-- Dataset excerpts follows --

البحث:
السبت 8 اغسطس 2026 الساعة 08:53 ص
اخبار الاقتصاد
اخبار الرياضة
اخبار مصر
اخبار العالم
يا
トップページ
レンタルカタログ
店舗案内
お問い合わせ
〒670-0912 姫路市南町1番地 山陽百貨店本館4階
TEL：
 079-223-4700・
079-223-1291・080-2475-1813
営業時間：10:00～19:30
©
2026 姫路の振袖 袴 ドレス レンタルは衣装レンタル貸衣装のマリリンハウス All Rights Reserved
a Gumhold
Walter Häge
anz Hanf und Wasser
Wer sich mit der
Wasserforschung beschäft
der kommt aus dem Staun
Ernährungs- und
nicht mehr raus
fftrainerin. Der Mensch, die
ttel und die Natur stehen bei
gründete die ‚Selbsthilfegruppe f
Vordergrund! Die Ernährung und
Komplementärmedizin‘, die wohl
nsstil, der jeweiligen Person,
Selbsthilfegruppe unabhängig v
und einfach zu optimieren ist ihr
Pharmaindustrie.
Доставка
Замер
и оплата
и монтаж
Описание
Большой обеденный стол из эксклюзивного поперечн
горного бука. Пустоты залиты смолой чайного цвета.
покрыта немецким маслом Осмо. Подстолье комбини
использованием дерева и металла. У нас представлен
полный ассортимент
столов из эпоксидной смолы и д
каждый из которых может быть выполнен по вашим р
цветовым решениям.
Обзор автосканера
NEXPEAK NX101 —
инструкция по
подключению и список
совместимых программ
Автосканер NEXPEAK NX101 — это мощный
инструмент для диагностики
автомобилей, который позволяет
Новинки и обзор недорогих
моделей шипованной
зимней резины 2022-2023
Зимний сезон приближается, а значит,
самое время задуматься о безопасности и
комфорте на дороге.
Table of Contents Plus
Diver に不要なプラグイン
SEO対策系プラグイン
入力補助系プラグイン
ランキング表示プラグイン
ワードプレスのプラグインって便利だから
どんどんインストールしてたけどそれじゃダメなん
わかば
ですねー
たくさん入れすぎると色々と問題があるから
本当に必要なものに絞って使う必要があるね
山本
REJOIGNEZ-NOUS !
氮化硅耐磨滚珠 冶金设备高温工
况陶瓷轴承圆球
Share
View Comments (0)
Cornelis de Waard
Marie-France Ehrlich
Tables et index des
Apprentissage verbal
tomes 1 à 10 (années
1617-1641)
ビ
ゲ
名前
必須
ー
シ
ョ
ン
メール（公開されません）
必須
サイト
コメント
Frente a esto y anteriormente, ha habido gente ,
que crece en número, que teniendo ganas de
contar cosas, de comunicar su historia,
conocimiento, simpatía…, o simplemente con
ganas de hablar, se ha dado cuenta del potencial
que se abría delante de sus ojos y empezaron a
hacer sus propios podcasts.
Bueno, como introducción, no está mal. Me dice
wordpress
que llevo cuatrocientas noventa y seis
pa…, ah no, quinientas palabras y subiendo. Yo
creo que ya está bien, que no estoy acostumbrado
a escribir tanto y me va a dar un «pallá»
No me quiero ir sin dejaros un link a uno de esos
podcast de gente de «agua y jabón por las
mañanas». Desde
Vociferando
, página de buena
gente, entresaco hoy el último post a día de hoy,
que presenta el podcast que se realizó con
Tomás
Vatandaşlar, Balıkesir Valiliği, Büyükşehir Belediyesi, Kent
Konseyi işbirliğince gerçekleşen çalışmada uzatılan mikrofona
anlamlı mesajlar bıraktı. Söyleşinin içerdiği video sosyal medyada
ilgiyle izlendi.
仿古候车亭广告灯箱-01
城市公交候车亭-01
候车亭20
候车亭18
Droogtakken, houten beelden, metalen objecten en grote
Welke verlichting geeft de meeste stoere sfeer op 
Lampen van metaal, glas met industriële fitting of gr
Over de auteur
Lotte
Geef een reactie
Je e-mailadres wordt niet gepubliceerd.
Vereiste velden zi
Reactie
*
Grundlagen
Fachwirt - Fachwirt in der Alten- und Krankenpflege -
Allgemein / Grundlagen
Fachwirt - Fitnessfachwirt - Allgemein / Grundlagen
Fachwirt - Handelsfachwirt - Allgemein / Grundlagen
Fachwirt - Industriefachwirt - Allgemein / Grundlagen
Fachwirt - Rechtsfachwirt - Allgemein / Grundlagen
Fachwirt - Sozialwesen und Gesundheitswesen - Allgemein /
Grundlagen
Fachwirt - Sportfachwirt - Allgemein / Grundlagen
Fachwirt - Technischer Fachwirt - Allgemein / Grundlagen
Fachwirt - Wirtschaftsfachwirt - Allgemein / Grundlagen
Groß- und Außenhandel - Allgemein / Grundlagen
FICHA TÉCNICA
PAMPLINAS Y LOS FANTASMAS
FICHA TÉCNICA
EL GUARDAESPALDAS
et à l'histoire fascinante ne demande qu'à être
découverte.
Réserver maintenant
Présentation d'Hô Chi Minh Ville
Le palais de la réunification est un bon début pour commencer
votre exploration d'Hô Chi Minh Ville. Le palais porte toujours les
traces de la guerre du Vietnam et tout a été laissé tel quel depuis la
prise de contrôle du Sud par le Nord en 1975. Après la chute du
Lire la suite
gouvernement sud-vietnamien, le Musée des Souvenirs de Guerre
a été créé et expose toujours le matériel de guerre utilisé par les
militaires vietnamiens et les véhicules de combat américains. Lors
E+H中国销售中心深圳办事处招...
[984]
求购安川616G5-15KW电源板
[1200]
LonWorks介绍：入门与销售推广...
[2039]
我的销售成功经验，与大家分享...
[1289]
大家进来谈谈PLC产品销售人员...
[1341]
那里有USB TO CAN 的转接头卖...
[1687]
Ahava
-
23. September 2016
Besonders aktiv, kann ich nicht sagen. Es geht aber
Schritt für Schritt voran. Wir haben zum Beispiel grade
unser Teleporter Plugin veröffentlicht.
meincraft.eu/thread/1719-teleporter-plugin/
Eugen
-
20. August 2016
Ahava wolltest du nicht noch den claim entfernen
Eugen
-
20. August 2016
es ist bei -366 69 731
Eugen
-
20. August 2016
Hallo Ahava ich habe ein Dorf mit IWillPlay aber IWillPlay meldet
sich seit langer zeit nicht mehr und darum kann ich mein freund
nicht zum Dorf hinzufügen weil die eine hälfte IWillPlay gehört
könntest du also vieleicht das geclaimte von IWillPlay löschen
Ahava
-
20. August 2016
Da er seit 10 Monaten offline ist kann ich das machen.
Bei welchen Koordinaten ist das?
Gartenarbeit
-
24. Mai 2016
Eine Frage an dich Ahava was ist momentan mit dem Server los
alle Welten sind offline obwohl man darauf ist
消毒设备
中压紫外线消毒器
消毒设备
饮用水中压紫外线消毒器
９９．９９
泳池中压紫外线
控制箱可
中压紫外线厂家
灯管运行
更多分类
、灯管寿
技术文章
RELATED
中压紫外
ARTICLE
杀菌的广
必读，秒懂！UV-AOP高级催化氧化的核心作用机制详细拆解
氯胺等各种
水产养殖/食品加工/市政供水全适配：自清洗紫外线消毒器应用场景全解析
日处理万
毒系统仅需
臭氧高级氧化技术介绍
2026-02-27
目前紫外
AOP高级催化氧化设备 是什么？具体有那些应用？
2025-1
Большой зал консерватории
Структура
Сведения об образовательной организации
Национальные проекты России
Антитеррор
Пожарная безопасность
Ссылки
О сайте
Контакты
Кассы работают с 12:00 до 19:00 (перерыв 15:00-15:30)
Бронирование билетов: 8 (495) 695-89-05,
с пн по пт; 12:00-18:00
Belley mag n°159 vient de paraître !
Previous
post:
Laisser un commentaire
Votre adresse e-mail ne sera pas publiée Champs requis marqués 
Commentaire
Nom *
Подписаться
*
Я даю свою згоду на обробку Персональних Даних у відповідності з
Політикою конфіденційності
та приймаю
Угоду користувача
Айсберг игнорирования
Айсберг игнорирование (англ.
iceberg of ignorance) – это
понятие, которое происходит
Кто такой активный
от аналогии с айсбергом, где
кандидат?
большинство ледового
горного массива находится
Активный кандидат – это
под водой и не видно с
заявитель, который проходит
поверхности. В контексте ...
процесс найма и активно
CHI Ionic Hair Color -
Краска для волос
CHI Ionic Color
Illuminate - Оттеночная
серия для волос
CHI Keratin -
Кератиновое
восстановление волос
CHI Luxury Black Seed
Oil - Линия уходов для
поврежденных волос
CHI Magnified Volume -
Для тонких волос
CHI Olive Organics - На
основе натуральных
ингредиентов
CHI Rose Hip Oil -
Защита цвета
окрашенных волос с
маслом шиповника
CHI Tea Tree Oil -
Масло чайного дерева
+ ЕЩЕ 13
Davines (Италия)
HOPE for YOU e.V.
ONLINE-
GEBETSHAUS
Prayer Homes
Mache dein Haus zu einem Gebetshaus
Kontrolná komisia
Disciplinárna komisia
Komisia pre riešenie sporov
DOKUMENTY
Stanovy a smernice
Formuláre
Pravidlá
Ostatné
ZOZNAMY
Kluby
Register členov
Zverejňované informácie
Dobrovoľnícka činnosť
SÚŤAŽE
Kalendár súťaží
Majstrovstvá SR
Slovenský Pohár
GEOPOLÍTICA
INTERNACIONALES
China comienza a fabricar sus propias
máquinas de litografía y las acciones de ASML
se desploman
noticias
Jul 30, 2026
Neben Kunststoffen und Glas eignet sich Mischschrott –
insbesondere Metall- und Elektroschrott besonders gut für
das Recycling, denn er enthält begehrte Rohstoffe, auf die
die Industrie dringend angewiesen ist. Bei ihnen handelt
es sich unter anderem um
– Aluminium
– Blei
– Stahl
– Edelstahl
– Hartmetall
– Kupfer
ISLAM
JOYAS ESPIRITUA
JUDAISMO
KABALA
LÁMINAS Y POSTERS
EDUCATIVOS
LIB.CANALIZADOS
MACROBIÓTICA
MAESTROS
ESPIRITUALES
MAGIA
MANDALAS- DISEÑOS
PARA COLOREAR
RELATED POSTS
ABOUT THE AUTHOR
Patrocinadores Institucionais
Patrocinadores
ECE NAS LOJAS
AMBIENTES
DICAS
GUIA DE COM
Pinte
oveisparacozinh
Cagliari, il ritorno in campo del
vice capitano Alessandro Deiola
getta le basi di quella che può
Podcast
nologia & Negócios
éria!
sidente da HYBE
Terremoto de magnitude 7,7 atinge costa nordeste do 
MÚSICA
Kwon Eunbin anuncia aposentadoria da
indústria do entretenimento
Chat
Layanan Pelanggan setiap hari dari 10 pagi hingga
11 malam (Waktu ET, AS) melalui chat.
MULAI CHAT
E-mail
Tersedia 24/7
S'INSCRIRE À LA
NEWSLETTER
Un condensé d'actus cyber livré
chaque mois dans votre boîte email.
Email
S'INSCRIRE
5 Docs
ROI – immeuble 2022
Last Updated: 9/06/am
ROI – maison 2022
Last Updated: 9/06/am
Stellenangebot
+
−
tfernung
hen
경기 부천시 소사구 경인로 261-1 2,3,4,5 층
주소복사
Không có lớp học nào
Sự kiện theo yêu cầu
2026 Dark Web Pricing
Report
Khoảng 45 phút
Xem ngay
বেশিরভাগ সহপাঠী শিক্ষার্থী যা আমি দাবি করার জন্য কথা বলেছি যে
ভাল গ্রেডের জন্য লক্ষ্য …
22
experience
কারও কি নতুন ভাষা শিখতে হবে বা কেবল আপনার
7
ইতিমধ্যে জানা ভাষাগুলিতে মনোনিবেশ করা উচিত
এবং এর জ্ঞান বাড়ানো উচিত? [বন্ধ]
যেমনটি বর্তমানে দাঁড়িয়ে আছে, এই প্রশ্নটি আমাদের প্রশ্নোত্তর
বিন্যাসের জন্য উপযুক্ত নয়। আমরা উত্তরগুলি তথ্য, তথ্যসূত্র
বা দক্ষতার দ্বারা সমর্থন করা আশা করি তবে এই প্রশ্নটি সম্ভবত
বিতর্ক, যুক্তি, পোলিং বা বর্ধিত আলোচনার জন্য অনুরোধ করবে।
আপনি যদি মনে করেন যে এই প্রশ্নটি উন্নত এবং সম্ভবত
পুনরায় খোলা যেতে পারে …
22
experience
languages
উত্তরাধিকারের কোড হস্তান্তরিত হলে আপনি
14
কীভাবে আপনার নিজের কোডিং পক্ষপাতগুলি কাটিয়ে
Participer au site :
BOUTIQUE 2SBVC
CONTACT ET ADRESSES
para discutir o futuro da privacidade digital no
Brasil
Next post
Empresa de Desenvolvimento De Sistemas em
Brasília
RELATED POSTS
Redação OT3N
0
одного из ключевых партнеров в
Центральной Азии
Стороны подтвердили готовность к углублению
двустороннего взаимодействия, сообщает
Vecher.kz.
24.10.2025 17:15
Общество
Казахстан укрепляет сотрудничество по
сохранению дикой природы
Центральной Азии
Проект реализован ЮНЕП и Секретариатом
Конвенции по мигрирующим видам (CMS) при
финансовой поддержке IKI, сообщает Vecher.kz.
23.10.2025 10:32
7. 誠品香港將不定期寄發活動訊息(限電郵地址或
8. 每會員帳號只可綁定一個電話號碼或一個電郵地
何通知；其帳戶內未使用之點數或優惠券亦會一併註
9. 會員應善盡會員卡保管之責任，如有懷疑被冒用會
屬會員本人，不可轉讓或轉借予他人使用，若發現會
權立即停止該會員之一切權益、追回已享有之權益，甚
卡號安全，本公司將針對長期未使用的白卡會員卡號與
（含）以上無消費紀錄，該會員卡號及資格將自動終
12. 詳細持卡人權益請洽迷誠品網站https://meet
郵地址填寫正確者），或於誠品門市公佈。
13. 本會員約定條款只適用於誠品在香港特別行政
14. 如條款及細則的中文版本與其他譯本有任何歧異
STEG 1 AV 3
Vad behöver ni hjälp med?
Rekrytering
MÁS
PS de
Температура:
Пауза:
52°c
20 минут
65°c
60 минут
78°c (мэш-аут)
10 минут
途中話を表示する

-- Dataset excerpts concluded --

§ Activity:
Where in the records does the word "Ionic" appear? Copy each line that holds it.

§ Solution to this problem:
CHI Ionic Hair Color -
CHI Ionic Color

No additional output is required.